Association between use of the urgent suspected cancer referral (two week wait) pathway and cancer survival: a 5 year national cohort study
Urgent referral pathways for suspected cancer have been available to GPs in England since the early 2000s, with considerable variation in use between practices. A previous study found that higher practice propensity to use the urgent referral pathway was associated with lower mortality of patients from all cancers, based on a single year cohort (2009). We aimed to determine if this association was replicated over a longer time period , and for the main cancer types.
National cohort study of over 1.4m patients diagnosed with cancer in England 2011-2015, from Public Health England’s (PHE) Cancer Analysis System, linked to practice-level referral data. Cox proportional hazards regression was used to quantify the risk of death over five years from any cause. Risk was stratified according to quintiles of practice referral metrics (referral ratio, detection rate and conversion rate), stratified for cancer sub-types and for all cancers combined , with adjustment for potential confounders.
During five years of follow up over 664,423 deaths occurred (45.2%). There was reduced hazard of death for patients from practices within the highest quintiles of referral ratio (4% reduction, hazard ratio (HR) 0.96; 95% CI 0.95-0.97) and detection rate (6%, HR 0.94: 95% CI 0.94-0.95). Similar patterns were found for colorectal (5% and 5%), lung (5% and 2%) and prostate (12% and 5%) cancers respectively. There was a 4% reduced hazard of death with highest referral ratio quintile for breast cancer but no association with detection rate. Conversion rate was not associated with survival for all cancers, or for lung and breast cancer, however was associated with reduced hazard of death for colorectal (6%) and prostate cancer (10%). The patterns were consistent with adjustment for potential confounders. 8.6% of the cohort had missing practice referral data, of which the majority were not registered practice (63%). Those with missing GP data/not registered had substantially increased hazard of death (HR 1.51; 95% CI 1.50-1.53).

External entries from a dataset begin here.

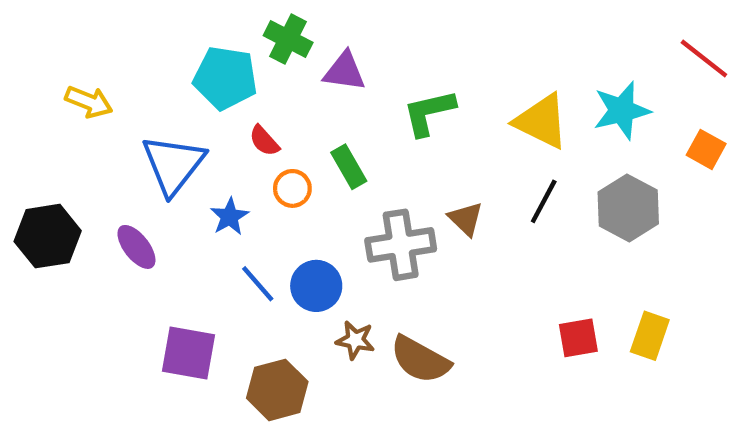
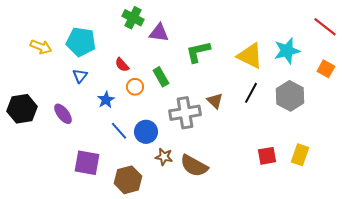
cyan pentagon: (225, 78) -> (81, 42), moved
blue triangle: (173, 165) -> (80, 76), size x0.5

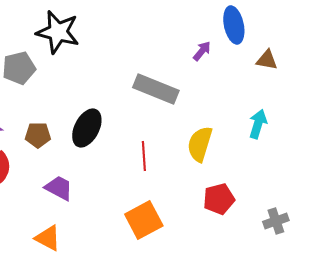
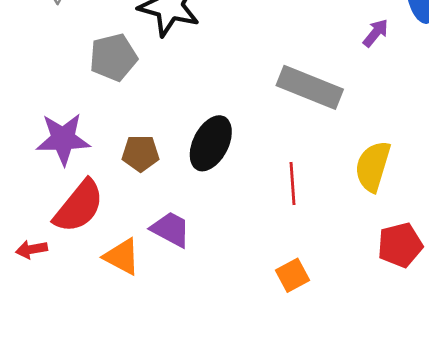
orange square: (144, 220) -> (292, 275), size x0.6
orange triangle: (48, 238) -> (122, 257), moved

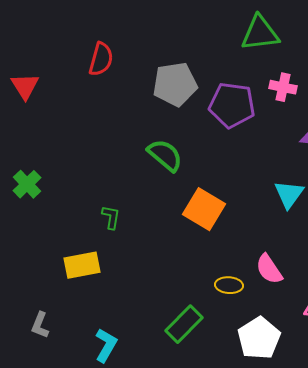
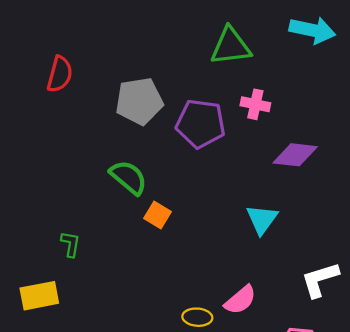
orange square: (204, 209) -> (158, 215), moved, size x0.6
pink semicircle: (269, 269) -> (240, 300), turned -96

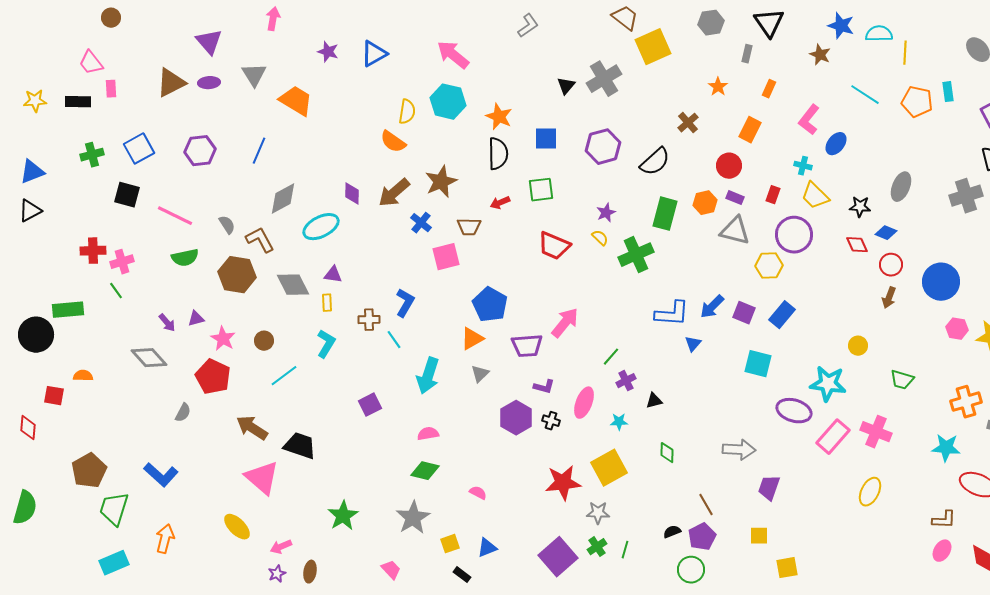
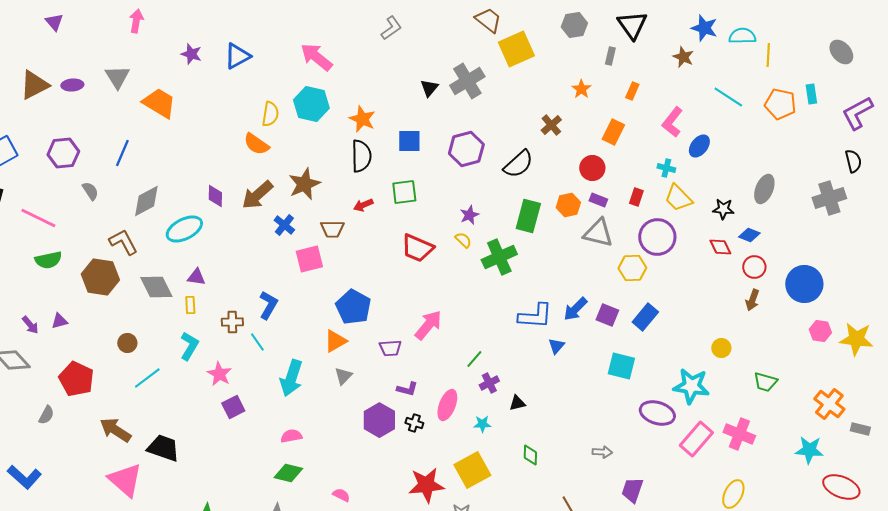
purple triangle: (209, 42) -> (54, 22), moved, size x0.7
gray semicircle: (227, 225) -> (90, 191), moved
pink star: (223, 339) -> (219, 374), moved
purple trapezoid: (527, 346) -> (390, 348), size x0.7
orange cross: (966, 402) -> (829, 404), turned -36
gray arrow: (739, 450) -> (602, 452), size x0.6

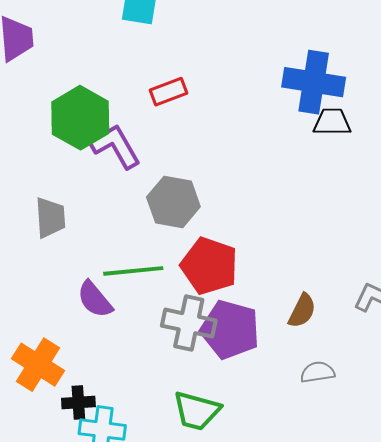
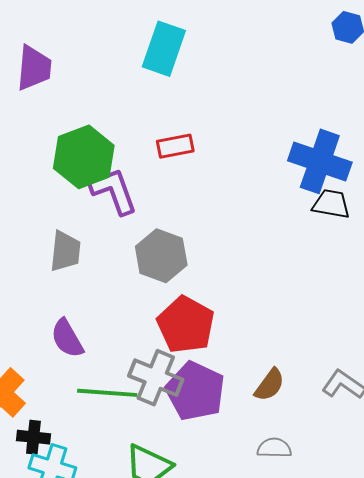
gray trapezoid: (50, 218) -> (65, 251), moved
green line: (133, 271) -> (107, 393), moved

Primary care registration and activity demonstrates reduced cancer patient mortality. Specifically higher practice referral ratios and detection rates were significantly associated with reduced five year mortality. The previously reported association was sustained over more recent and longer time periods, for all cancers combined and the main subtypes. The absolute differences in reduced cumulative mortality approaches the magnitude of important differences in survival between England and comparable countries. Urgent referral pathways demonstrate different effectiveness based on cancer site. Further work to understand the association between urgent referral and stage at diagnosis and the effect of the 2015 updated NICE referral guidelines is warranted.